Ilya Green : Mon bébé
Et quand mon bébé est fatigué, il n'est pas content.
Mes aventures pédagogiques, épisode 5
Parce que je ne suis pas que maman, et qu'après une période de réflexion sur mon avenir professionnel, j'ai choisi de persister - pour le moment - dans l'enseignement, voici un nouvel article sur mes projets de classe.
(J'en profite pour remercier les personnes qui m'ont écrit, pendant ces deux ans de parenthèses, à propos de certains articles, notamment sur les lectures cursives, et je les prie d'excuser mes réponses tardives ou mes non-réponses... ce que j'ai écrit plus haut en est l'explication : beaucoup de temps à être maman, et peu à être blogueuse, et un désintérêt passager pour le métier et ce qui s'y rattachait.)
Tout d'abord, retour sur l'année scolaire précédente.
Un jeu de l'oie autour de L'Odyssée
J'ai repris un projet avorté dans mon ancien établissement, et, miracle venant de moi, je l'ai mené à bien !
Le principe dans les grandes lignes : réaliser un jeu de l'oie avec un plateau de 26 cases (en gros), comprenant des cases "épreuves", des cases "quizz" (piocher une question dans une pile), et des cases vides, en s'appuyant au maximum sur l'histoire de L'Odyssée , l'esprit général et les éléments culturels du texte.

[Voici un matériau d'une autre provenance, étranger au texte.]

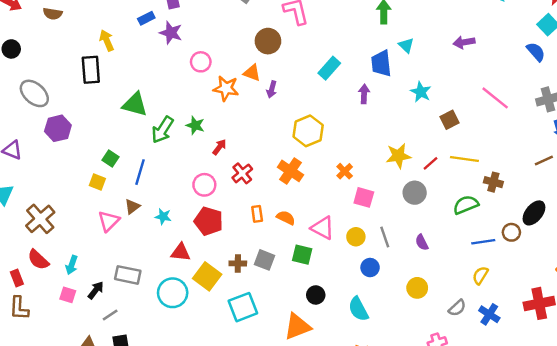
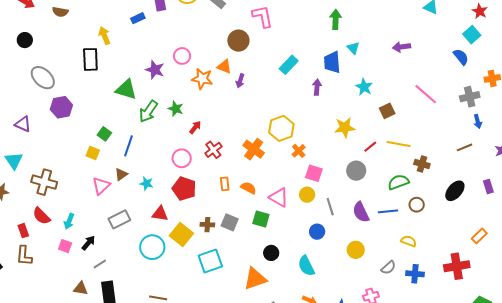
purple star: (171, 33) -> (155, 70), moved
yellow hexagon: (308, 131) -> (281, 128), moved
yellow star: (398, 156) -> (345, 128), moved
brown cross: (40, 219) -> (44, 182), turned -35
brown circle: (511, 232) -> (417, 205), moved
yellow circle: (356, 237) -> (307, 195), moved
purple semicircle: (422, 242) -> (361, 212), size x1.5
blue line: (483, 242) -> (388, 211), moved
gray rectangle: (128, 275) -> (119, 219), moved, turned -40
yellow semicircle: (480, 275) -> (409, 241), turned 77
blue cross: (489, 314) -> (415, 274), turned -30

J'ai tout simplement compris qu'il fallait changer les paramètres de départ : plutôt que de constituer de petits groupes de 3 ou 4 élèves, leur confiant la réalisation d'un jeu de A à Z (dessins, préparations des questions et des épreuves, etc...), il est beaucoup plus adapté de travailler par effectif plus nombreux. J'ai profité de nos heures d'aide personnalisée en demi-classe. Chacun de mes demi-groupes (donc une quinzaine d'élèves) réalisait un jeu complet, et les rôles étaient répartis entre les élèves. Ainsi, certains étaient dessinateurs, d'autres calligraphes (pour tout ce qui devait être écrit à la main), d'autres concepteurs de questions, d'autres informaticiens (pour saisir puis mettre en forme les questions), et enfin, dernier groupe à ne pas négliger, les bricoleurs (pour découper, coller, fabriquer les pions, les dés...).
Concrètement, nous avons consacré 6 séances d'AP, chaque séance se déroulant ainsi :
1°) Une première phase collective : chaque semaine, le groupe entier se mettait d'accord sur quelques épreuves du parcours. Cela consistait à faire récapituler aux élèves les étapes du voyage d'Ulysse (par exemple, à la première séance : de quelle ville part Ulysse ? Quel est le premier peuple qu'il rencontre ?) et, à chaque fois, de leur demander si cette étape était adjuvante ou opposante pour le héros. Une fois les réponses obtenues, trois élèves au maximum proposaient une épreuve : reculer de trois cases, relancer le dé, accomplir un gage... On votait à main levée pour choisir l'épreuve, je la transformais en consigne claire et courte, et un secrétaire de séance la recopiait sur une feuille de route.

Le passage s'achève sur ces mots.